The call, it turned out, was a potential job offer: a young filmmaker, who’d just made a film called Memento, was looking for a production designer.

“So I got a car, drove up to LA and walked into his apartment,” Crowley recalls of his first meeting with Nolan. “I think he was pretty broke back then. I remember it was him and Emma [Thomas, Nolan’s producer and partner]. I brought some ideas and he was into it.”

The pair quickly built a rapport – it turned out that Crowley’s childhood friend had grown up a couple of doors down from Nolan in Highgate, London – and began talking about how they’d go about making Insomnia.

Read more: Wonka | How Hook and Dracula informed the look of this autumn’s musical

Memento was a hard film for him,” Crowley says. “It was a hard film to make and sell, and it was very low budget. For Insomnia, I showed him that we can build stuff, and it started with that. Like with the lake house [where Robin Williams’ character lived] – ‘Let’s go up to northern BC [British Columbia] and build a lake house!’”

Shooting in real, snowy locations looked stunning on film, but came with a practical downside, however. “What comes with [location filming]?” Crowley asks. “‘Oh shit, there’s avalanches all around you. I think that was how we started: ‘how do we stop avalanches.’

“Then it was, ‘Oh, why is this called Bear Lake? Is it because it’s barren?’ No, it’s because there’s grizzly bears here!”

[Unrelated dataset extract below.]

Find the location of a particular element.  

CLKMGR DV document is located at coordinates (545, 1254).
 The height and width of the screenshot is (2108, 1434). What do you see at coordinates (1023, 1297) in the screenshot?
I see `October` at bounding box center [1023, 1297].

As Crowley notes, Insomnia – threat of avalanches and bear attacks and all – was the start of a style of filmmaking they’d continue to explore in multiple films afterwards. In each project, they’d push themselves to create ever more detailed sets or shoot in unusual locations to get the effect they were after, whether it was building a huge Bat Bunker in Bedfordshire for The Dark Knight or filming in volcanic regions of Iceland for Interstellar. Four of the pair’s films – The Prestige, The Dark Knight, Interstellar and Tenet – were nominated for Academy Awards for their production design.

As Crowley tells us, Insomnia was the start of Crowley and Nolan’s approach to ‘outdoor filmmaking. “That’s how we started our adventure,” he says.


Wonka is out in UK cinemas on the 8th December.